■ **The data**

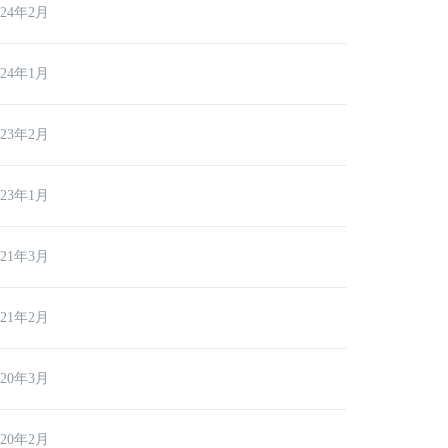
024年2月
024年1月
023年2月
023年1月
021年3月
021年2月
020年3月
020年2月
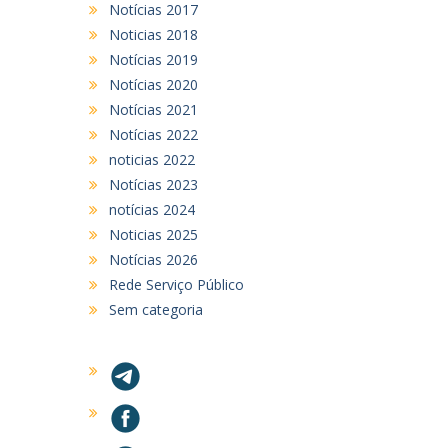
Notícias 2017
Noticias 2018
Notícias 2019
Notícias 2020
Notícias 2021
Notícias 2022
noticias 2022
Notícias 2023
notícias 2024
Noticias 2025
Notícias 2026
Rede Serviço Público
Sem categoria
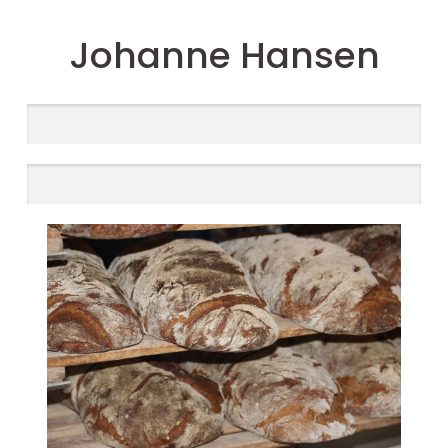
Johanne Hansen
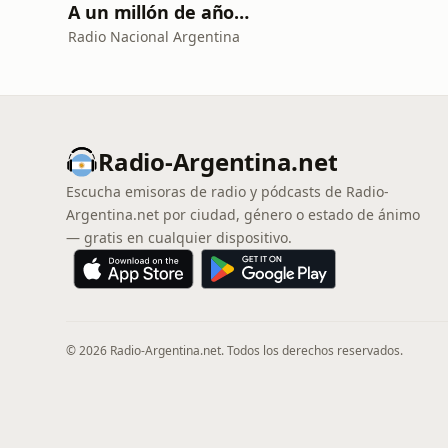
A un millón de años luz: Rock argentino a través del universo
Radio Nacional Argentina
Radio-Argentina.net
Escucha emisoras de radio y pódcasts de Radio-
Argentina.net por ciudad, género o estado de ánimo
— gratis en cualquier dispositivo.
© 2026 Radio-Argentina.net. Todos los derechos reservados.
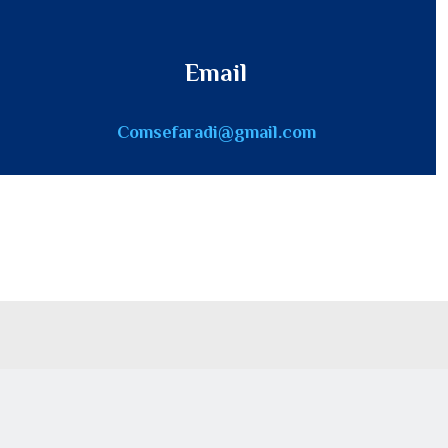
Email
Comsefaradi@gmail.com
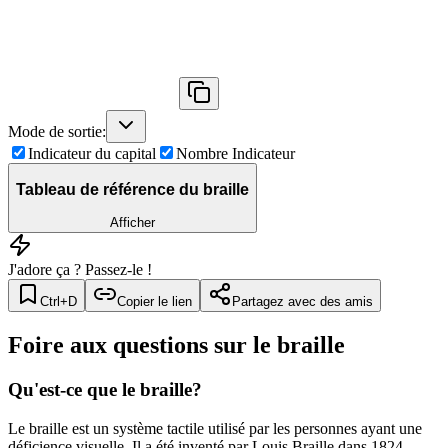
Mode de sortie
:
Indicateur du capital
Nombre Indicateur
Tableau de référence du braille
Afficher
J'adore ça ? Passez-le !
Ctrl+D
Copier le lien
Partagez avec des amis
Foire aux questions sur le braille
Qu'est-ce que le braille?
Le braille est un système tactile utilisé par les personnes ayant une
déficience visuelle. Il a été inventé par Louis Braille dans 1824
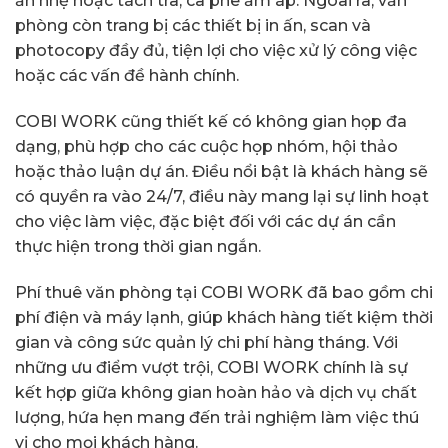
ăn nhẹ hoặc tách trà, cà phê ấm áp. Ngoài ra, văn
phòng còn trang bị các thiết bị in ấn, scan và
photocopy đầy đủ, tiện lợi cho việc xử lý công việc
hoặc các vấn đề hành chính.
COBI WORK cũng thiết kế có không gian họp đa
dạng, phù hợp cho các cuộc họp nhóm, hội thảo
hoặc thảo luận dự án. Điều nổi bật là khách hàng sẽ
có quyền ra vào 24/7, điều này mang lại sự linh hoạt
cho việc làm việc, đặc biệt đối với các dự án cần
thực hiện trong thời gian ngắn.
Phí thuê văn phòng tại COBI WORK đã bao gồm chi
phí điện và máy lạnh, giúp khách hàng tiết kiệm thời
gian và công sức quản lý chi phí hàng tháng. Với
những ưu điểm vượt trội, COBI WORK chính là sự
kết hợp giữa không gian hoàn hảo và dịch vụ chất
lượng, hứa hẹn mang đến trải nghiệm làm việc thú
vị cho mọi khách hàng.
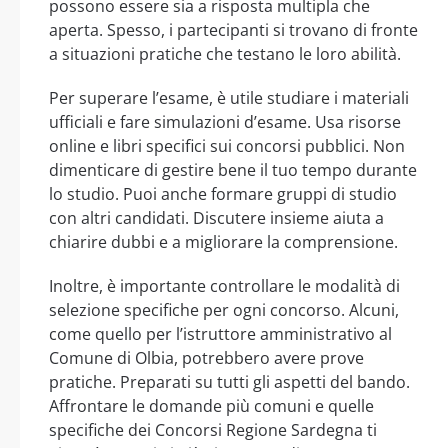
possono essere sia a risposta multipla che
aperta. Spesso, i partecipanti si trovano di fronte
a situazioni pratiche che testano le loro abilità.
Per superare l’esame, è utile studiare i materiali
ufficiali e fare simulazioni d’esame. Usa risorse
online e libri specifici sui concorsi pubblici. Non
dimenticare di gestire bene il tuo tempo durante
lo studio. Puoi anche formare gruppi di studio
con altri candidati. Discutere insieme aiuta a
chiarire dubbi e a migliorare la comprensione.
Inoltre, è importante controllare le modalità di
selezione specifiche per ogni concorso. Alcuni,
come quello per l’istruttore amministrativo al
Comune di Olbia, potrebbero avere prove
pratiche. Preparati su tutti gli aspetti del bando.
Affrontare le domande più comuni e quelle
specifiche dei Concorsi Regione Sardegna ti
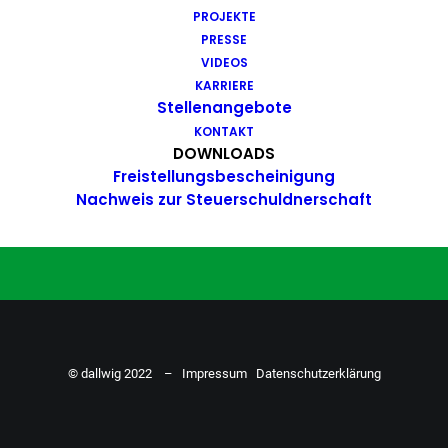
PROJEKTE
Du hast Bock auf einen Job mit
PRESSE
Action. Bewirb dich ganz einfach
VIDEOS
KARRIERE
hier…
Stellenangebote
KONTAKT
DOWNLOADS
Freistellungsbescheinigung
ZU DEN STELLENANGEBOTEN
Nachweis zur Steuerschuldnerschaft
© dallwig 2022 –
Impressum
Datenschutzerklärung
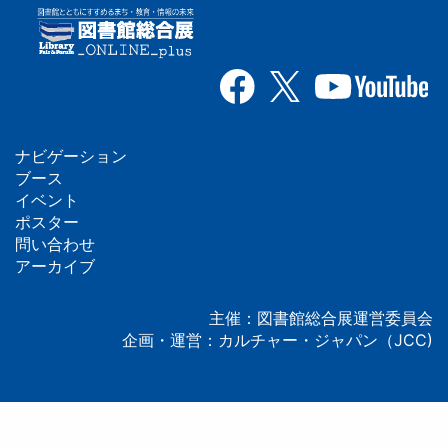
ナビゲーション
フ
ブース
イベント
ッ
ポスター
問い合わせ
タ
アーカイブ
ー
主催：図書館総合展運営委員会
企画・運営：カルチャー・ジャパン（JCC)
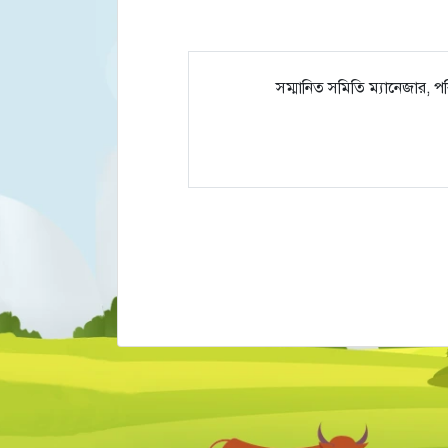
সম্মানিত সমিতি ম্যানেজার, 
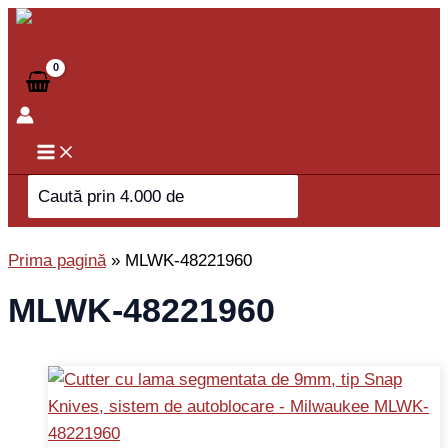
Skip
to
content
Search
for:
Prima pagină
»
MLWK-48221960
MLWK-48221960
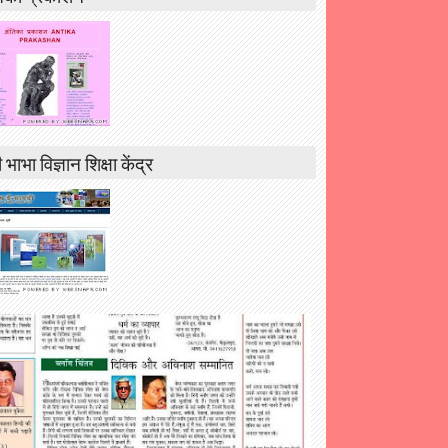
 भाभा विज्ञान शिक्षा केंद्र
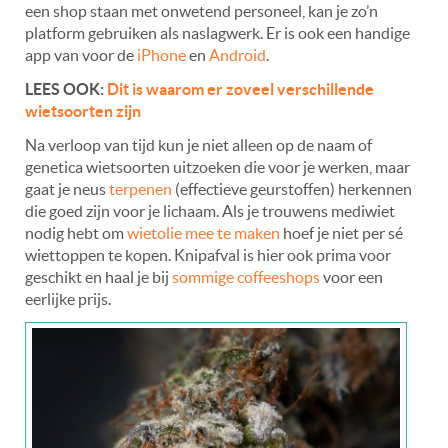
een shop staan met onwetend personeel, kan je zo’n
platform gebruiken als naslagwerk. Er is ook een handige
app van voor de
iPhone
en
Android
.
LEES OOK:
Dit is waarom er zoveel verschillende
wietsoorten zijn
Na verloop van tijd kun je niet alleen op de naam of
genetica wietsoorten uitzoeken die voor je werken, maar
gaat je neus
terpenen
(effectieve geurstoffen) herkennen
die goed zijn voor je lichaam. Als je trouwens mediwiet
nodig hebt om
wietolie mee te maken
hoef je niet per sé
wiettoppen te kopen. Knipafval is hier ook prima voor
geschikt en haal je bij
sommige coffeeshops
voor een
eerlijke prijs.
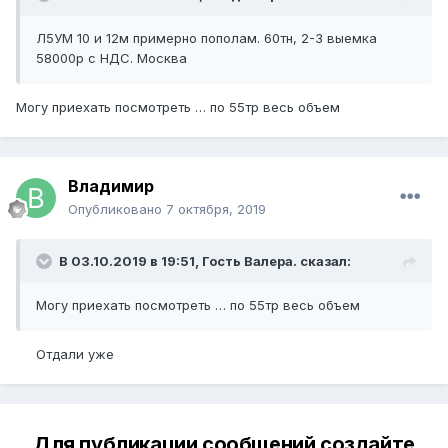
Л5УМ 10 и 12м примерно пополам. 60тн, 2-3 выемка
58000р с НДС. Москва
Могу приехать посмотреть … по 55тр весь объем
Владимир
Опубликовано
7 октября, 2019
В 03.10.2019 в 19:51, Гость Валера. сказал:
Могу приехать посмотреть … по 55тр весь объем
Отдали уже
Для публикации сообщений создайте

■ **Exercise**
Only the words belong in your copy: restate the data above exactly and leave the images out.

■ **Result of the exercise**
024年2月
024年1月
023年2月
023年1月
021年3月
021年2月
020年3月
020年2月
Notícias 2017
Noticias 2018
Notícias 2019
Notícias 2020
Notícias 2021
Notícias 2022
noticias 2022
Notícias 2023
notícias 2024
Noticias 2025
Notícias 2026
Rede Serviço Público
Sem categoria
Johanne Hansen
A un millón de años luz: Rock argentino a través del universo
Radio Nacional Argentina
Radio-Argentina.net
Escucha emisoras de radio y pódcasts de Radio-
Argentina.net por ciudad, género o estado de ánimo
— gratis en cualquier dispositivo.
© 2026 Radio-Argentina.net. Todos los derechos reservados.
Email
Comsefaradi@gmail.com
Mode de sortie
:
Indicateur du capital
Nombre Indicateur
Tableau de référence du braille
Afficher
J'adore ça ? Passez-le !
Ctrl+D
Copier le lien
Partagez avec des amis
Foire aux questions sur le braille
Qu'est-ce que le braille?
Le braille est un système tactile utilisé par les personnes ayant une
déficience visuelle. Il a été inventé par Louis Braille dans 1824
ăn nhẹ hoặc tách trà, cà phê ấm áp. Ngoài ra, văn
phòng còn trang bị các thiết bị in ấn, scan và
photocopy đầy đủ, tiện lợi cho việc xử lý công việc
hoặc các vấn đề hành chính.
COBI WORK cũng thiết kế có không gian họp đa
dạng, phù hợp cho các cuộc họp nhóm, hội thảo
hoặc thảo luận dự án. Điều nổi bật là khách hàng sẽ
có quyền ra vào 24/7, điều này mang lại sự linh hoạt
cho việc làm việc, đặc biệt đối với các dự án cần
thực hiện trong thời gian ngắn.
Phí thuê văn phòng tại COBI WORK đã bao gồm chi
phí điện và máy lạnh, giúp khách hàng tiết kiệm thời
gian và công sức quản lý chi phí hàng tháng. Với
những ưu điểm vượt trội, COBI WORK chính là sự
kết hợp giữa không gian hoàn hảo và dịch vụ chất
lượng, hứa hẹn mang đến trải nghiệm làm việc thú
vị cho mọi khách hàng.
possono essere sia a risposta multipla che
aperta. Spesso, i partecipanti si trovano di fronte
a situazioni pratiche che testano le loro abilità.
Per superare l’esame, è utile studiare i materiali
ufficiali e fare simulazioni d’esame. Usa risorse
online e libri specifici sui concorsi pubblici. Non
dimenticare di gestire bene il tuo tempo durante
lo studio. Puoi anche formare gruppi di studio
con altri candidati. Discutere insieme aiuta a
chiarire dubbi e a migliorare la comprensione.
Inoltre, è importante controllare le modalità di
selezione specifiche per ogni concorso. Alcuni,
come quello per l’istruttore amministrativo al
Comune di Olbia, potrebbero avere prove
pratiche. Preparati su tutti gli aspetti del bando.
Affrontare le domande più comuni e quelle
specifiche dei Concorsi Regione Sardegna ti
PROJEKTE
Du hast Bock auf einen Job mit
PRESSE
Action. Bewirb dich ganz einfach
VIDEOS
KARRIERE
hier…
Stellenangebote
KONTAKT
DOWNLOADS
Freistellungsbescheinigung
ZU DEN STELLENANGEBOTEN
Nachweis zur Steuerschuldnerschaft
© dallwig 2022 –
Impressum
Datenschutzerklärung
ナビゲーション
フ
ブース
イベント
ッ
ポスター
問い合わせ
タ
アーカイブ
ー
主催：図書館総合展運営委員会
企画・運営：カルチャー・ジャパン（JCC)
সম্মানিত সমিতি ম্যানেজার, 
Skip
to
content
Search
for:
Prima pagină
»
MLWK-48221960
MLWK-48221960
 भाभा विज्ञान शिक्षा केंद्र
een shop staan met onwetend personeel, kan je zo’n
platform gebruiken als naslagwerk. Er is ook een handige
app van voor de
iPhone
en
Android
.
LEES OOK:
Dit is waarom er zoveel verschillende
wietsoorten zijn
Na verloop van tijd kun je niet alleen op de naam of
genetica wietsoorten uitzoeken die voor je werken, maar
gaat je neus
terpenen
(effectieve geurstoffen) herkennen
die goed zijn voor je lichaam. Als je trouwens mediwiet
nodig hebt om
wietolie mee te maken
hoef je niet per sé
wiettoppen te kopen. Knipafval is hier ook prima voor
geschikt en haal je bij
sommige coffeeshops
voor een
eerlijke prijs.
Л5УМ 10 и 12м примерно пополам. 60тн, 2-3 выемка
58000р с НДС. Москва
Могу приехать посмотреть … по 55тр весь объем
Владимир
Опубликовано
7 октября, 2019
В 03.10.2019 в 19:51, Гость Валера. сказал:
Могу приехать посмотреть … по 55тр весь объем
Отдали уже
Для публикации сообщений создайте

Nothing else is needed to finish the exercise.